Dataset and/or extraction script

oussamaahmia / TED-dataset

MIT License

6 stars 0 forks source link

Dataset and/or extraction script #1

Closed edugonza closed 5 years ago

edugonza commented 5 years ago

Hi!

I came across your paper (https://www.aclweb.org/anthology/L18-1583) and I found the link to this repository. I think that this dataset could be very useful for NLP analysis. I was wondering if you have plans to publish the full dataset and/or the scripts that you used to extract the data from the official API. It would be of great help.
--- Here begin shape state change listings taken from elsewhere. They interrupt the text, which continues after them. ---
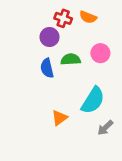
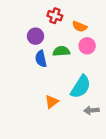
orange semicircle: (88, 17) -> (80, 26), moved
purple circle: (49, 37) -> (35, 36), moved
gray arrow: (105, 128) -> (91, 110), turned 40

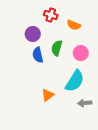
pink circle: (87, 46) -> (81, 53), moved
green semicircle: (61, 51) -> (57, 48), turned -70

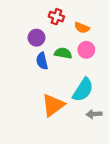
green semicircle: (57, 48) -> (63, 53), turned 84
pink circle: (81, 53) -> (86, 50), moved
orange triangle: (48, 95) -> (53, 105), size x1.6

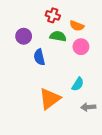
purple circle: (36, 38) -> (24, 36), moved
green semicircle: (63, 53) -> (58, 36), moved
cyan semicircle: (83, 90) -> (78, 84), size x0.6

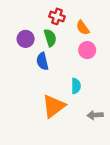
orange semicircle: (77, 26) -> (83, 28), turned 32
green semicircle: (58, 36) -> (50, 38), moved, turned 63
cyan semicircle: (78, 84) -> (76, 86), moved, turned -32

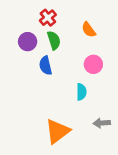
red cross: (57, 16) -> (48, 18), moved, turned 32
pink circle: (87, 50) -> (93, 64), moved
orange triangle: (54, 106) -> (57, 131), moved

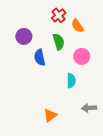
red cross: (48, 18) -> (59, 15), moved
green semicircle: (54, 40) -> (59, 42), moved
orange triangle: (57, 131) -> (50, 115), size x0.6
Thanks a lot Best regards, Edu

oussamaahmia commented 5 years ago

Hi @edugonza The full dataset will be available no later than October 2019 (A Python API will also be provided for easier manipulation). Concerning the extraction script, I need to discuss with the company (OctopusMind) what part of the code i can publish and make change to the script accordingly. Best regards, Oussama Ahmia

edugonza commented 5 years ago

hi @oussamaahmia, That is great. I am looking forward to experiment with that data. Thanks a lot. Best regards, Edu

AnifInnab commented 5 years ago

Hello @oussamaahmia ,

October is soon coming to its end, is the data being released as scheduled? :)

Thanks!

oussamaahmia commented 5 years ago

Hello @AnifInnab, I wish to inform you that we had some technical issues, that will cause some delay. For now, I am uploading a part of the dataset, including: par-TED (corpus of sentences translated to 24 languages. ), fd-TED in French and English versions (text classification dataset). I will put a download link as soon as the upload is completed (by tomorrow). The rest of the dataset will follow as soon as it is processed (including new documents released between 2018 and 2019). I remain available for any further information you may need.

AnifInnab commented 5 years ago

Amazing, many thanks! Since we're working in Swedish, the corpus will be good and sufficient enough for now. I'll get back to you if any questions comes to my mind.

Much appreciated!